Incredible that a line of infinite length encloses a finite region
Congrats my friend. Like the blackboard and working with chalk. You 're a brilliant example for all the teachers...!!
Hubiera apostado la vida a que la integral no convergía, por el parecido de su gráfica con la gráfica de 1/x. Pero no, me equivoqué y efectivamente converge a √6/2•π
Gracias por el ejercicio.
Hello there, great video as always.
just a small mistake that didnt impact the answer.
On the one before last blackboard
I* = sqrt(6) [ lim t->0+ [missing - here] tan-1 sqrt(t/6) + lim t-> inf tan-1 sqrt(t/6)]
sinc lim t->0 tan-1 0 is 0 it doesnt matter if it is + or -
but still.
Also missing a * on the very last line but that is insignificant.
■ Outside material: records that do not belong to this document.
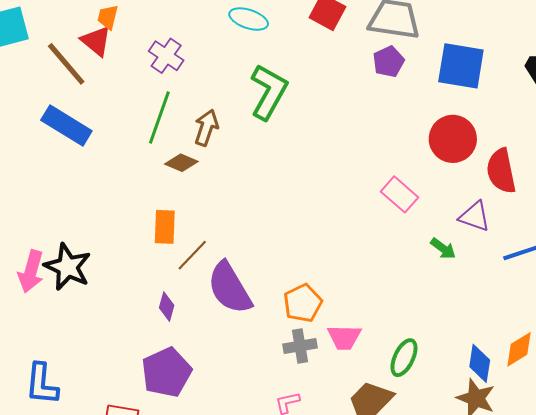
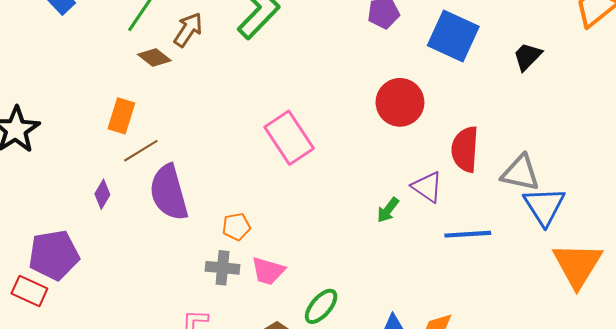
red circle: (453, 139) -> (400, 102), moved
pink rectangle: (400, 194) -> (289, 138), moved, size x1.4
green arrow: (443, 249) -> (388, 210), turned 76
orange pentagon: (303, 303) -> (236, 227), size x0.7
purple pentagon: (166, 372) -> (54, 255), moved

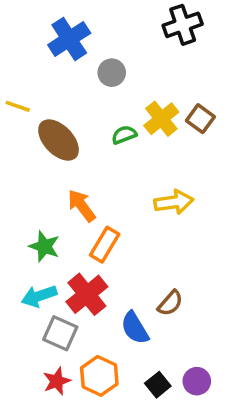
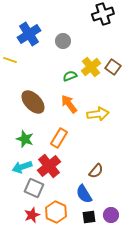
blue cross: (69, 39) -> (29, 34), moved
brown ellipse: (59, 140) -> (33, 102), moved
orange arrow: (82, 206) -> (69, 104), moved
blue semicircle: (135, 328) -> (84, 194), moved
black square: (158, 385) -> (89, 217), turned 32

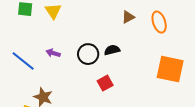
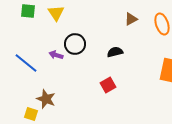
black circle: (88, 54) -> (75, 44), moved

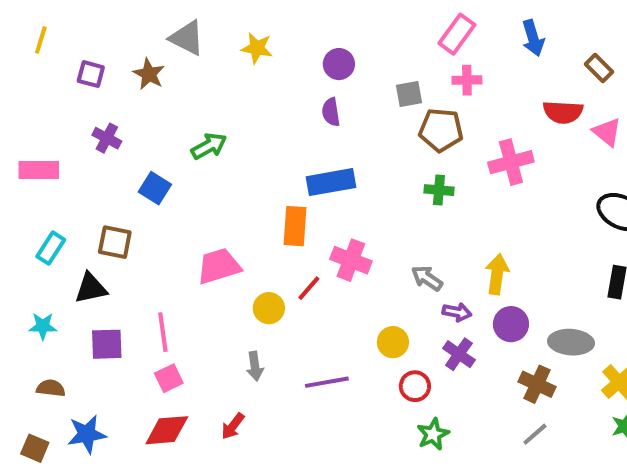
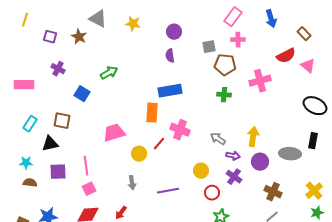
red semicircle: (563, 112) -> (286, 56), turned -30
gray ellipse: (571, 342) -> (290, 154), moved
brown semicircle: (51, 388) -> (30, 183), moved

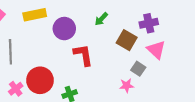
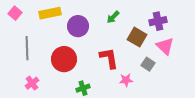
red L-shape: (83, 55) -> (109, 58), moved
red circle: (40, 80) -> (64, 59), moved
pink star: (127, 86) -> (126, 80), moved

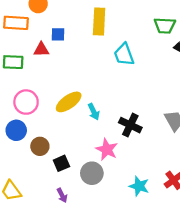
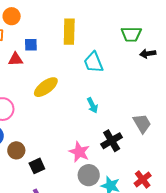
yellow ellipse: (69, 102) -> (46, 87), moved
cyan arrow: (94, 112) -> (92, 105), moved
black cross: (130, 125) -> (112, 141), moved, turned 35
gray circle: (92, 173) -> (89, 175), moved

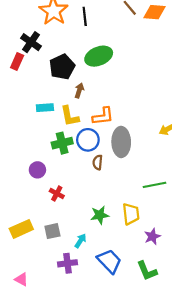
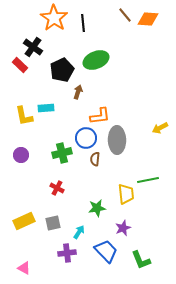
red rectangle: (17, 61) -> (20, 65), turned -70
yellow L-shape: (70, 116) -> (24, 116), moved
green cross: (62, 143) -> (62, 153), moved
purple circle: (37, 170) -> (21, 155), moved
yellow trapezoid: (131, 214) -> (126, 194), moved
purple star: (152, 236) -> (123, 228), moved

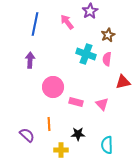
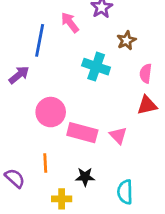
blue line: (35, 24) -> (40, 40), moved
pink semicircle: (107, 59) -> (146, 73), moved
purple arrow: (30, 60) -> (19, 75), turned 49
pink rectangle: (76, 102) -> (82, 133), size x1.5

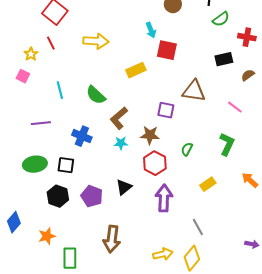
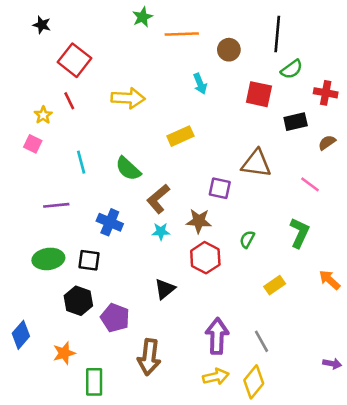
red square: (167, 50) -> (259, 94), moved
purple pentagon: (92, 196) -> (115, 318), moved
purple arrow: (164, 198) -> (217, 336), moved

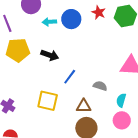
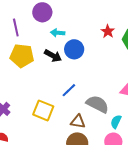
blue circle: (71, 19) -> (74, 49), moved
black arrow: (50, 55) -> (53, 56), moved
gray semicircle: (100, 86) -> (97, 104), size x1.6

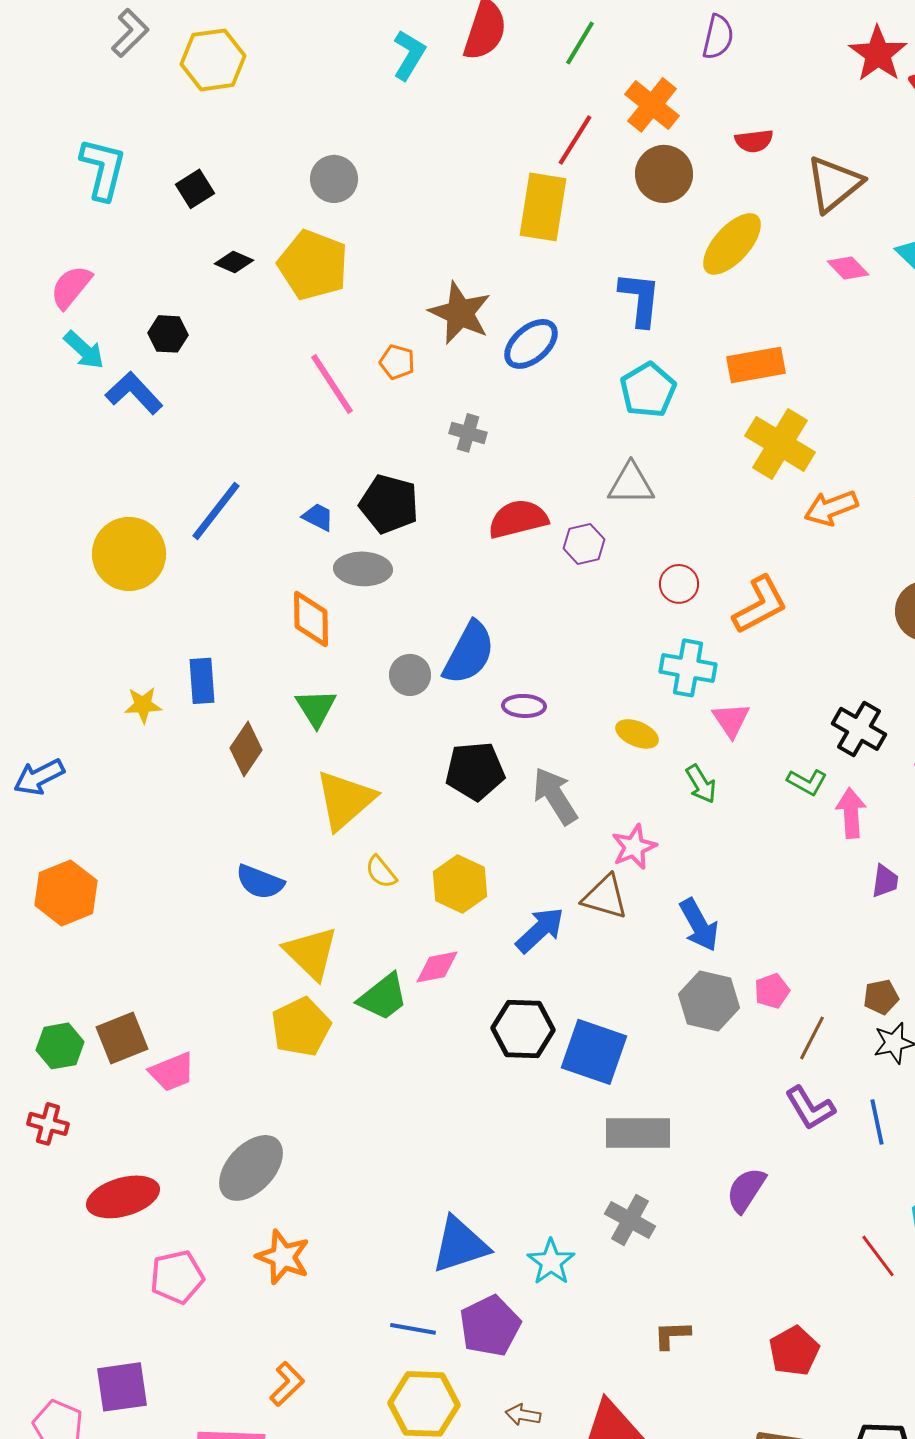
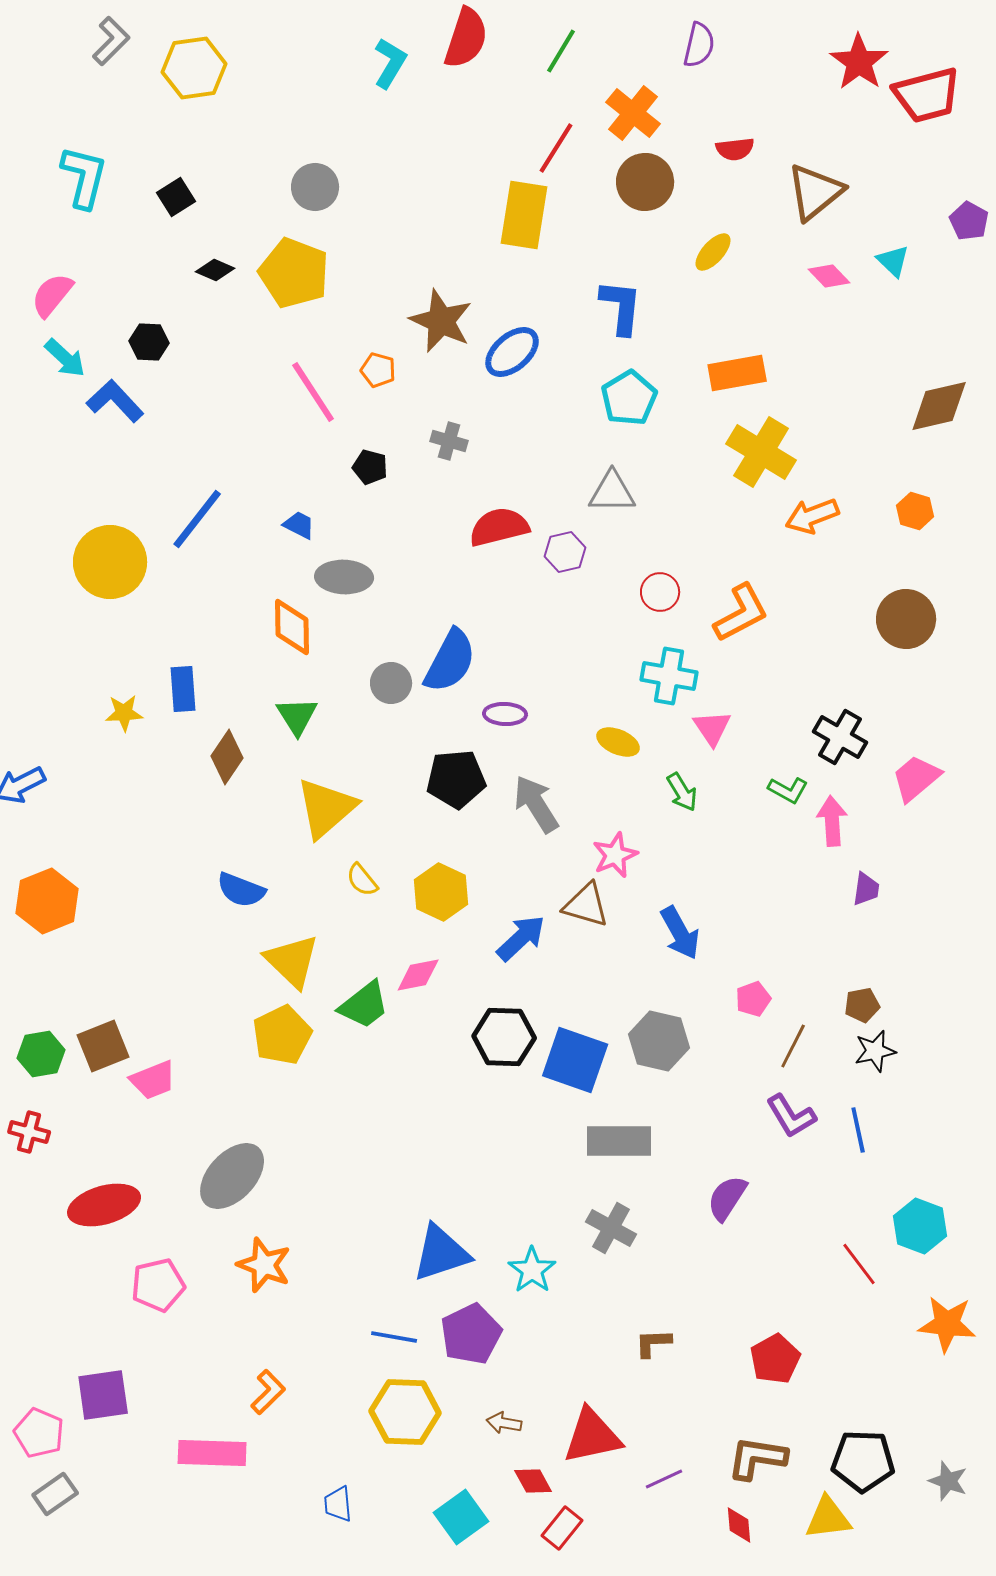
yellow ellipse: (732, 244) -> (713, 252), size x0.6
black pentagon: (389, 504) -> (370, 467), moved, size x0.6
gray hexagon: (709, 1001) -> (659, 1041), moved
Isn’t there a little mistake when you put back sqrt(6)? Check the signs. But at the end the result doesn’t change
SQRT( number) is always positive.
No yeah you’re right- it was supposed to be a negative when he brought the numbers down, but in the end it didn’t matter since +/- 0 is still 0
That is not what they meant...
@@Tomorrow32
Thank you so much ❤
The tumbnail is wrong tho, great video
Thank you. I fixed it
Amazing!!
I notice that the integrand 3/[(√x)(x+6)] has no roots in the ℝ domain. So the integral is indeed the area under the curve.
You did not mention areas so not an issue here; but if it were the area you were calculating then you would need to check for roots first. (A lot of students forget to do this and just blindly assume the definite integral of a function is equal its area). 😁
Simply Great!!!!
Can i solve the integral by using partial fractions?
Try it.
@@PrimeNewtonsperfect response!
pf's you would get:
(1/2√x) - (√x/(2(x+6))
don't know about the integration though, maybe you could try that and let us know?
@@tomctutor i will end with ln(∞) and my calculator cant find that value
@@alifiras1130 Ok the integral of the _pf_ form as shown is
∫1/2√x .dx - ∫√x/(2 (x + 6)) .dx = [√x] -[√x - √(6) tan^(-1)(√x/√6)] = √(6) tan^(-1)(√x/√6)
then you take _ℓim_ t ->0 part from the _ℓim_ t ->∞ part as in the end of the video to get your answer.
Hello, I dont understand why you substituted with root 6 tan rather than just tan theta, why root 6
Im confused how did the inverse tan turn back to tan
Anyone figured out how to evaluate this integral by parts? I hardly found any luck
WoW what a problem